An aulacogen is a failed arm of a triple junction. Aulacogens are a part of plate tectonics where oceanic and continental crust is continuously being created, destroyed, and rearranged on the Earth’s surface. Rift zones are places where new crust is formed. An aulacogen is a rift zone that is no longer active.

==Origin of term==
The term aulacogen is derived from Greek aulax 'furrow' and was suggested by the Soviet geologist Nikolay Shatsky in 1946.

== Formation ==
A triple junction is the point where three tectonic plates meet; the boundaries of these plates are characterized by divergence, causing a rift zone or spreading center; a transform fault; or convergence causing subduction or uplift of crust and forming mountains. The failed arm of a triple junction can be either a transform fault that has been flooded with magma, or more commonly, an inactive rift zone. Aulacogen formation starts with the termination of an active rift zone, which leaves behind a graben-like formation. Over time, this formation starts to subside and eventually minor volcanism starts to take place. The final inversion stage takes place when tectonic stress on the aulacogen changes from tensional to compressional forming horsts. The inversion of ancient, buried aulacogens can exert a dramatic effect on crustal deformation.

== Characteristics ==
Aulacogens can become a filled graben, or sedimentary basin surrounded by a series of normal faults. These can later become the pathway for large river systems such as the Mississippi River. The rock forming an aulacogen is brittle and weak from when the rift zone was active, causing occasional volcanic or seismic activity. Because this is an area of weakness in the crust, aulacogens can become reactivated into a rift zone. An example of a reactivated aulacogen is the East African Rift or the Ottawa-Bonnechere Graben in Ontario and Quebec, Canada, an ancient aulacogen that reactivated during the breakup of Pangaea. Abandoned rift basins that have been uplifted and exposed onshore, like the Lusitanian Basin, are important analogues of deep-sea basins located on conjugated margins of ancient rift axes.

==Examples==

=== Africa ===
- The Benue Trough in Nigeria, formed as part of the Early Cretaceous rifting that predated the separation of South America from Africa

===Asia===
- The Cambay rift in India
- The Kutch rift in India

=== Europe ===
- The Lusitanian Basin, located on the Southwestern European margin (offshore Portugal)
- The Pechora-Kolvin aulacogen in Russia
- The Pachelma aulacogen in Russia
- The Vyatka aulacogen in Russia
- The Sernovodsk-Abdulino aulacogen in Russia
- The Kaltasa aulacogen in Russia

=== North America ===
- The Canadian Grand Banks region, where the Hibernia Oil Field is located.
- The Stenian period Midcontinent Rift System that is still visible at the surface in the area of Lake Superior.
- The Mississippi embayment with the associated New Madrid Seismic Zone is an example of an ancient aulacogen that dates back to the breakup of the ancient continent, Rodinia. This ancient rift was the site of extreme earthquakes in the early 19th century in the region.
- The Southern Oklahoma Aulacogen is an Eocambrian rift system formed as a product of intracontinental rifting during the breakup of Pannotia. The Southern Oklahoma Aulacogen is located in southwestern Oklahoma and extends into northeastern Texas. The Southern Oklahoma Aulacogen is a failed rift zone that was active during the Early Cambrian during the breakup of the supercontinent Rodinia and the opening of the Iapetus Ocean. Volcanism and later faulting associated with the aulacogen created the Wichita and Arbuckle mountains. The rocks that were formed during active rifting of the aulacogen are now exposed in the Wichita and Arbuckle mountains through the processes of uplift and erosion. The majority of these rocks are made up of basalts and other mafic and intermediate lavas, which are typically associated with rift zones. An estimated 250,000 km^{3} of lava was erupted during active rifting.

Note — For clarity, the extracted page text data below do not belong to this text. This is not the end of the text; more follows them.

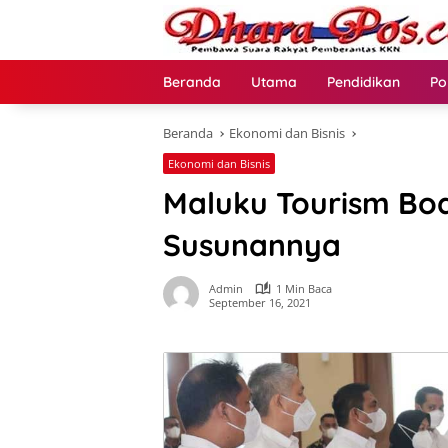
Langsung
ke
konten
Beranda
Utama
Pendidikan
Po
Beranda
Ekonomi dan Bisnis
Ekonomi dan Bisnis
Maluku Tourism Boar
Susunannya
Admin
1 Min Baca
September 16, 2021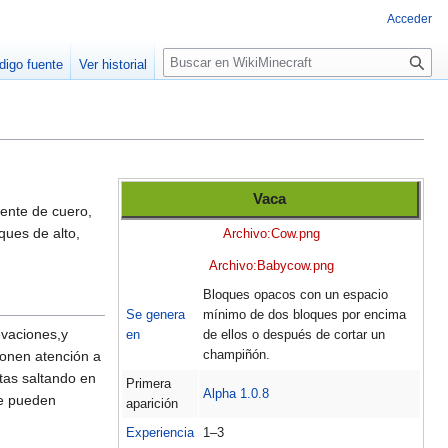
Acceder
B
digo fuente
Ver historial
u
s
c
a
r
Vaca
ente de cuero,
ques de alto,
Archivo:Cow.png
Archivo:Babycow.png
Bloques opacos con un espacio
Se genera
mínimo de dos bloques por encima
evaciones,y
en
de ellos o después de cortar un
ponen atención a
champiñón.
tas saltando en
Primera
Alpha 1.0.8
se pueden
aparición
Experiencia
1–3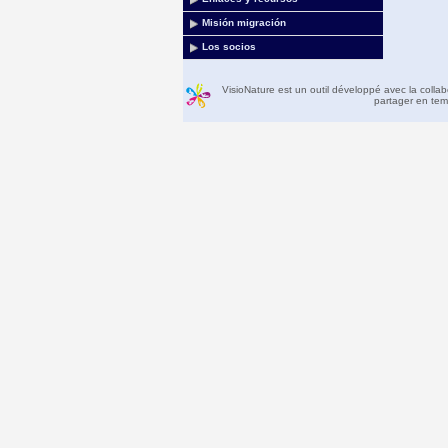
Misión migración
Los socios
VisioNature est un outil développé avec la colla
partager en temp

The Midwestern United States can attribute many of its features to failed rift zones. Rifting in this part of the continent took place in three stages: 1.1 billion years ago, 600 million years ago, and 200 million years ago. Both the aulacogen associated with the Mississippi embayment and the Southern Oklahoma Aulacogen were formed between 500 and 600 million years ago.